There is no question that Amy Winehouse had talent from a young age. At the age of 12, she was accepted into the reputable Sylvia Young Theatre School. But as her expulsion at the age of 16 foreshadows, Winehouse would continue to struggle with authority and drug abuse throughout her life.

Image result for Amy Winehouse

Nancy C. Andreasen recalls in her article the popular  notion that creativity is hereditary and "that genius appears to have a strong genetic component." This observation rings true as Winehouse had several uncles that were jazz musicians. Surrounded by music at a young age, she integrated stylings of Ella Fitzgerald, Ray Charles, and Thelonious Monk into her own personal sound. These influences, in addition to the encouragement she received through music education, propelled her into a multi-platinum career.

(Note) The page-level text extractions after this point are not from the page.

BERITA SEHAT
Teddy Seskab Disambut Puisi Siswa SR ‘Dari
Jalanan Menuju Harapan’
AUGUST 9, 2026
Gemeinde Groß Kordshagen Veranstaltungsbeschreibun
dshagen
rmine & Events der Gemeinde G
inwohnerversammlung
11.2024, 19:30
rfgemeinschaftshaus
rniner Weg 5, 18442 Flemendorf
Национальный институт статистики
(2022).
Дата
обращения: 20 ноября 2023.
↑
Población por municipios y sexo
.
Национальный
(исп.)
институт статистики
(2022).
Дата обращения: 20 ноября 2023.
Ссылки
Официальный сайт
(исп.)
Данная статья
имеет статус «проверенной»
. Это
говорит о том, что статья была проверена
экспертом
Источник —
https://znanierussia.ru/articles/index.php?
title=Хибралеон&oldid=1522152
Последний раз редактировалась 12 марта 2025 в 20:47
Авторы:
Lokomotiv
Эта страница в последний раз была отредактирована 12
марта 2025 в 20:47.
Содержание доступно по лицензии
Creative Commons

Winehouse's debut album Frank (2003) earned her two BRIT awards, an Ivor Novello, and double platinum status. Quoted in an early interview, Winehouse said, "all the music around...was a bit dull, so I just started writing music to challenge myself, to write my own stuff." This mindset fits Andreasen's observation of the correlation between creativity and persistence. Unfortunately, due to her creativity, Winehouse also "[had] to confront doubt and rejection." Andreasen mentions that "psychic pain" derived from rejection "[led creatives] to attempt to reduce their discomfort by turning to pain relievers such as alcohol.

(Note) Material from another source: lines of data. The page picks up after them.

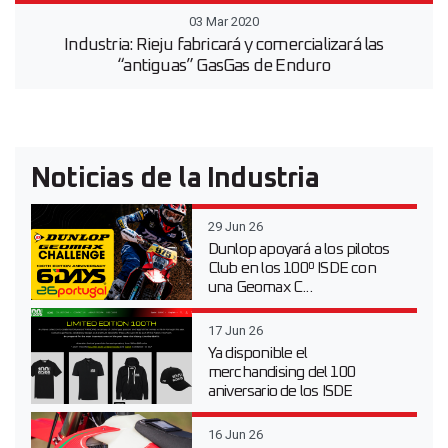
03 Mar 2020
Industria: Rieju fabricará y comercializará las
“antiguas” GasGas de Enduro
Noticias de la Industria
29 Jun 26
Dunlop apoyará a los pilotos
Club en los 100º ISDE con
una Geomax C...
17 Jun 26
Ya disponible el
merchandising del 100
aniversario de los ISDE
16 Jun 26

Consequently, the jazz vocalist was not only known for her musicality and soon gained notoriety in addition to fame. Often arriving at venues or performances inebriated, Winehouse soon was asked to enter rehab by her producers. Deciding to dump the company and create Lioness, Winehouse used her obstinacy as inspiration for the hit single "Rehab." The song's recurring lyrics of "They tried to make me go to rehab but I said, 'No, no, no.'" emphasizes the singer's dependency and flippant attitude towards drug abuse. The popularity of the song, however, escalated and encouraged Winehouse's insecurities and vices.

Winehouse wrote several songs that were inspired by her frequent visits to clubs and bars such as "F*ck me Pumps" and "You Know I'm No Good." Her honest and scandalous lyrics fed into her controversial public image. By addressing her behavior, Winehouse drew attention to pointedly ignored subjects such as promiscuity and dependency on drugs. The public's shock at the singer's lifestyle sharply contrasted with its attraction to her work as an artist. While tabloids and headlines sold Winehouse millions of albums, her music gained popularity exponentially. She not only brought jazz and R&B music back into pop culture, but also the public fascination with celebrities and their problems.

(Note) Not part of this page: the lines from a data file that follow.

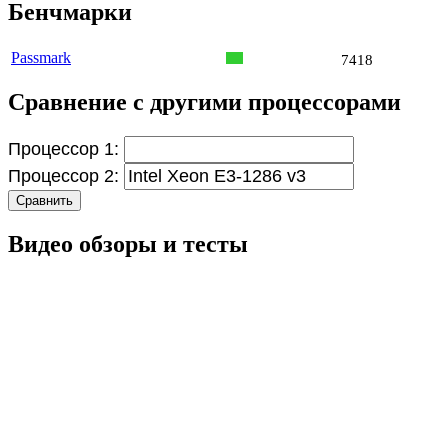
Бенчмарки
Passmark
7418
Сравнение с другими процессорами
Процессор 1:
Процессор 2:
Сравнить
Видео обзоры и тесты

You can watch her music video for "Rehab" here:

After breaking the record for most Grammy Awards won in one night with six awards, ending her toxic marriage, and a comeback in 2009, Winehouse became a victim of accidental alcohol poisoning in 2011. Her legacy continues, however, as current celebrities such as Lady Gaga, Kate Moss, Lily Allen, and Bruno Mars create tributes in her memory. Moreover, her iconic look and sound prevail as her fans keep her relevant in pop culture. Amy Winehouse may serve as yet another example of creativity falling victim to substance abuse, but her contributions to the music industry are timeless and singular.

Amy Winehouse. (2015). The website. Retrieved 10:08, Feb 09, 2015, from
Andreasen, Nancy C. "Secrets of the Creative Brain." 2014.

1 comment:

  1. I have a friend who has a tattoo of Amy Winehouse on his chest so I figured I would try to look into his fascination. I think it's really cool how she had a prodigious start like some other musical geniuses like Mozart. Her downward spiral is a huge loss for the music industry but hopefully other artists will learn from her. Thanks for writing this!